■ **What to produce**
Go through the entries below line by line and tally those holding "Facebook"; write only the tally.

________________________________________

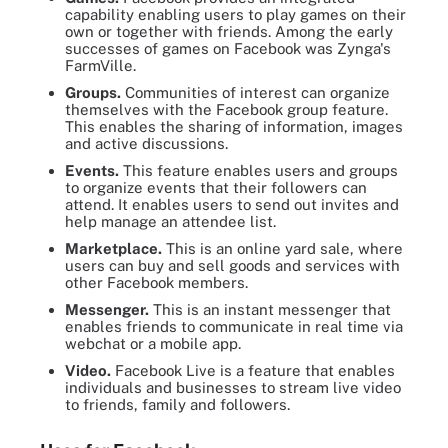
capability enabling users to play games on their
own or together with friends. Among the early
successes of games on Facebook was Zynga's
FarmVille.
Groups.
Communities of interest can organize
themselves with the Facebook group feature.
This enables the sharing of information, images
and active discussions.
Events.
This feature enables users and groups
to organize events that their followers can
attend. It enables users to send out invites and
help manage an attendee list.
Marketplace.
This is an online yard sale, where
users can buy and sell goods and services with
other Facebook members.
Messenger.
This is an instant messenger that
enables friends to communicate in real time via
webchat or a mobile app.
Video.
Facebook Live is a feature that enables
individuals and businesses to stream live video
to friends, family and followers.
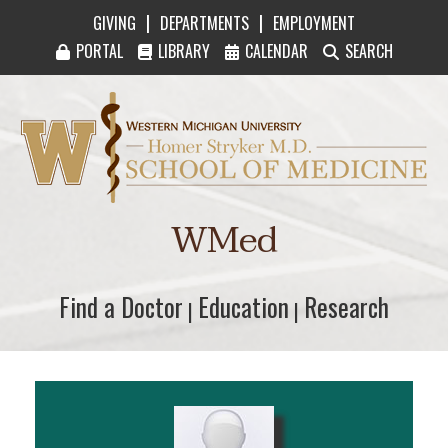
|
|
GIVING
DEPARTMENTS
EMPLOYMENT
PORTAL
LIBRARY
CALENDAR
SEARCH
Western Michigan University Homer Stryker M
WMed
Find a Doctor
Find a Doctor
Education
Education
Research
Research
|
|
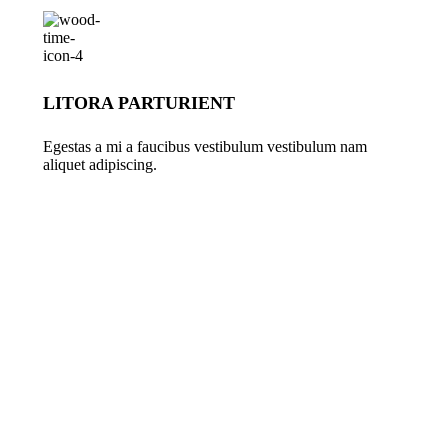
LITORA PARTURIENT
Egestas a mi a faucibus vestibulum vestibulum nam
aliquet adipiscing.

________________________________________

■ **Exercise result**
4